Worse in corruption cases, it now seems that the DPP and DCI have an unholy alliance, making the DPP too invested in the investigations in a subjective way. This blurs his ability to see the blind spots in the evidence and prosecution strategy and often making his office an active partner in whatever excesses the police are involved in. This approach seems to betray the possibility that the DPP is keen on implementing a political agenda rather than acting with professional fidelity.

Nothing illustrates the disregard of basic legal principles more than the now commonplace arrests on Fridays, whose motive seems to be to keep those arrested away from Court as long as possible as the DCI and DPP run roughshod over the weekend on all procedural entitlements of the arrested person effectively making the arrest a punishment in itself and not a process to facilitate prosecution.

Selective Prosecutions

Knowing the prevailing political environment in Kenya, one cannot totally ignore the claims that the DCI and DPP have created a pattern of selective prosecutions on corruption cases. Whatever the motivation for the prosecutions, there must be an avenue through which these cases are tested through sound evidence and other legal standards, and the Judiciary (through its constitutional mandate) offers this channel. This is the only way that the Judiciary can act as a buffer between politics and afford the equal protection of legal rights of persons. Any attempt (whatever the form) to water down cardinal principles of law will be a straight path to anarchy. 

The Role of the Judiciary

The constitution insists that the judiciary must be independent and impartial. Independent from the influence or excitement of the political state or the irrational or emotional agitations of the public. Impartial in how it assesses every case brought before it to ensure that disputes are not resolved on the basis of the exigencies of the day but on an objective evaluation of facts and the law. In doing so, the judiciary is expected to act independently and impartially and there is no place under the constitution for it to conspire with a party to facilitate a subjective outcome.

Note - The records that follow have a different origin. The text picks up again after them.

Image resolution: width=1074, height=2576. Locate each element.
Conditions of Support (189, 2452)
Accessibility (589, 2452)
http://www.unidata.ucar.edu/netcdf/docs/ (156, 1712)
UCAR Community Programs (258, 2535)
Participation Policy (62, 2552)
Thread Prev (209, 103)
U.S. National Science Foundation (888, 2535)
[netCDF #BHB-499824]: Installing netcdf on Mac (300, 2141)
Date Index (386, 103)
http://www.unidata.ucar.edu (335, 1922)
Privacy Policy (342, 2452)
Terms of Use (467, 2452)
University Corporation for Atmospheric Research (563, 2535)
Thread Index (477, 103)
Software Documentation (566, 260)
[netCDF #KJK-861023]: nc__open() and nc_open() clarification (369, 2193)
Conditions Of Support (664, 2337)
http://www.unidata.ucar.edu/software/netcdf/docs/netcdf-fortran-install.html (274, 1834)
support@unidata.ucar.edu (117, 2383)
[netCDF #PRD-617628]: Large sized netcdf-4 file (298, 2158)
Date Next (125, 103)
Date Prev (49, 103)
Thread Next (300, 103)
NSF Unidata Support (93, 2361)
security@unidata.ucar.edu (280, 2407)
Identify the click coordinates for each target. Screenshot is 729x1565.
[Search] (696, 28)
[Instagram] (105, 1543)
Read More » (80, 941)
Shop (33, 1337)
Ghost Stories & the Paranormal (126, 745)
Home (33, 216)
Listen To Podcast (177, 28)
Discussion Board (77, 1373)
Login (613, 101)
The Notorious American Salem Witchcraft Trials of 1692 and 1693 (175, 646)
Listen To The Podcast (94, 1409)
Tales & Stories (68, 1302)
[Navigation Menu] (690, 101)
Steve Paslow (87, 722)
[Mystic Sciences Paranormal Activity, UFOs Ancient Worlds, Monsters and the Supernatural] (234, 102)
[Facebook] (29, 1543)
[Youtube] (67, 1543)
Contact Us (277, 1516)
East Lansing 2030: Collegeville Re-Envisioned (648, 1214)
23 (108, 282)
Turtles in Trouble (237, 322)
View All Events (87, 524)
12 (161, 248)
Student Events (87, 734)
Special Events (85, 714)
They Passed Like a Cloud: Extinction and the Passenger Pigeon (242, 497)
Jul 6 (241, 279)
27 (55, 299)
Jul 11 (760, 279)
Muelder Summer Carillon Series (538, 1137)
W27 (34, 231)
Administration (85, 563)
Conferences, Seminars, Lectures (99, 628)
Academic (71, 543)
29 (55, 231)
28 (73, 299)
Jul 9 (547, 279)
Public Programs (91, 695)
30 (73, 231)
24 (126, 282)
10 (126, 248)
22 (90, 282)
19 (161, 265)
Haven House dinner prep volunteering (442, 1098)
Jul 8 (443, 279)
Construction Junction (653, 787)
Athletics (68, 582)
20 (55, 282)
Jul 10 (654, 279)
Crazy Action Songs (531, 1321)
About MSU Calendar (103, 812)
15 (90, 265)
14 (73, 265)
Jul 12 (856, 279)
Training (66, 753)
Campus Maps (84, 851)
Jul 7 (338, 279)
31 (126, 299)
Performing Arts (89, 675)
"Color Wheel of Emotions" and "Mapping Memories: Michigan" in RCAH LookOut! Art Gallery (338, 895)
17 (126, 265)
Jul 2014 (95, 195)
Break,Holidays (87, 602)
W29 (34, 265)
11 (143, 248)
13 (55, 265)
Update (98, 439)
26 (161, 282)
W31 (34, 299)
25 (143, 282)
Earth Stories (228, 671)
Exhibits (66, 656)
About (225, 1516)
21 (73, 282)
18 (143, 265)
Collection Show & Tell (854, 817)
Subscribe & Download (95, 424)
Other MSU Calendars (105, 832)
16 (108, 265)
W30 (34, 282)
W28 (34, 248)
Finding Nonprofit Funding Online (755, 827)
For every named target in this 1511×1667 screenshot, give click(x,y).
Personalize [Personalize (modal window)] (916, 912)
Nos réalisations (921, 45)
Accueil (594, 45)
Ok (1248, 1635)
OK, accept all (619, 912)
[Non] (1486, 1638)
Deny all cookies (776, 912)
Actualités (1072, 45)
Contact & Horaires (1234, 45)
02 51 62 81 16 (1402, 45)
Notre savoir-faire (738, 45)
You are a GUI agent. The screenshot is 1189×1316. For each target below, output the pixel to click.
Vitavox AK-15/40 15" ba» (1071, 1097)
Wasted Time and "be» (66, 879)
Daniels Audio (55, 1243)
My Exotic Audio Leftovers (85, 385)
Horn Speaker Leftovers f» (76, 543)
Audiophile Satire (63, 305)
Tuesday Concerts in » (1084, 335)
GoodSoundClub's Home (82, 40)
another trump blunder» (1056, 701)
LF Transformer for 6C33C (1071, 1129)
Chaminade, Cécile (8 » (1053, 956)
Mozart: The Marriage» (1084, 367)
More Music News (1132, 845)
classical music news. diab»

The requirement that the judiciary acts independently and impartially is key to make sure that those who wield instruments of power and coercion, such as the executive, DCI and the DPP use that power in accordance with the law. Where there has been significant violations of the constitution at the point of arrest, investigations, laying of charges or prosecutions – or where the prosecution are undertaken for illegitimate purposes – the Courts are right to intervene to ensure that the police and DPP respect rights regardless of the subject or the subject matter of prosecution.

Way Forward 

I agree that we need relevant and applicable norms that can help our society to move forward. An approach that appreciates the multi-faceted nature of the problem. However, this is not a task for the judiciary alone. A starting point should be the National Council on Administration of Justice (NCAJ), which brings together critical institutions of the state (the Judiciary, police, DPP, Office of the Attorney General, Kenya Law Reform Commission). It is in that forum that honest discussions on how to develop a fully functional and sustainable criminal justice sector should be held. It is there – and not statehouse – that a holistic review of what laws, rules, executive orders, attitudes that frustrate investigations and prosecution of critical criminal matters including corruption cases should be conducted.

In the end though, objective, professional, politically indifferent, methodical and sustained investigations and prosecutions as well as speedy and fair trials is what will assure results in the war on corruption and deter every Kenyan, regardless of their station in life, from the now so ubiquitous habit of stealing from the public.

Waikwa Wanyoike is a constitutional lawyer.